There is a line below that contains "従来の石鹸は素材の化学形成上、pHが10～11程度の為、汚". Please reproduce it and all following lines exactly, through the final one.
[Start of Attachment]
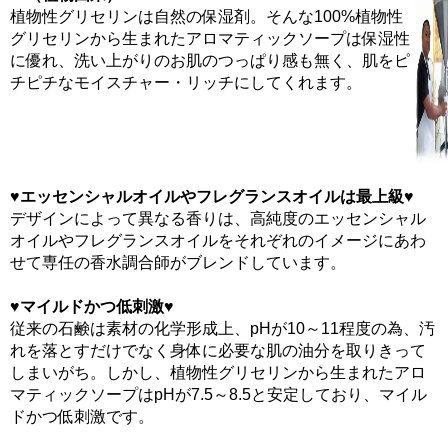
植物性グリセリンは自然の保湿剤。そんな100%植物性
グリセリンから生まれたアロマティックソープは保湿性
に優れ、洗い上がりのお肌のつっぱり感も無く、肌をピ
チピチなモイスチャー・リッチにしてくれます。
♥
エッセンシャルオイルやフレグランスオイルは最上級
♥
デザインによって異なる香りは、高純度のエッセンシャル
オイルやフレグランスオイルをそれぞれのイメージにあわ
せて専任の香水調合師がブレンドしています。
♥
マイルドかつ低刺激
♥
従来の石鹸は素材の化学形成上、pHが10～11程度の為、汚
れを落とすだけでなく身体に必要な肌の油分を取りきって
しまいがち。しかし、植物性グリセリンから生まれたアロ
マティックソープはpHが7.5～8.5と安定しており、マイル
ドかつ低刺激です。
[End of Attachment]
**OUTPUT:**
従来の石鹸は素材の化学形成上、pHが10～11程度の為、汚
れを落とすだけでなく身体に必要な肌の油分を取りきって
しまいがち。しかし、植物性グリセリンから生まれたアロ
マティックソープはpHが7.5～8.5と安定しており、マイル
ドかつ低刺激です。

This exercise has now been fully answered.